• DATA PROVIDED
● ● ● ● ● ● ●

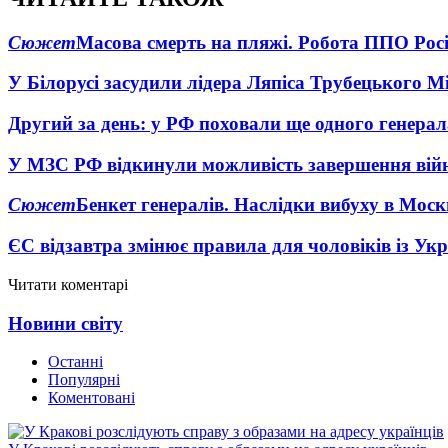
Сюжет
Масова смерть на пляжі. Робота ППО Росі
У Білорусі засудили лідера Ляпіса Трубецького М
Другий за день: у РФ поховали ще одного генерал
У МЗС РФ відкинули можливість завершення вій
Сюжет
Бенкет генералів. Наслідки вибуху в Моск
ЄС відзавтра змінює правила для чоловіків із Ук
Читати коментарі
Новини світу
Останні
Популярні
Коментовані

● ● ● ● ● ● ●

• TASK DETAILS
Restate the data above word for word, so that the only difference is the missing pictures.

• WRITTEN RESPONSE
Сюжет
Масова смерть на пляжі. Робота ППО Росі
У Білорусі засудили лідера Ляпіса Трубецького М
Другий за день: у РФ поховали ще одного генерал
У МЗС РФ відкинули можливість завершення вій
Сюжет
Бенкет генералів. Наслідки вибуху в Моск
ЄС відзавтра змінює правила для чоловіків із Ук
Читати коментарі
Новини світу
Останні
Популярні
Коментовані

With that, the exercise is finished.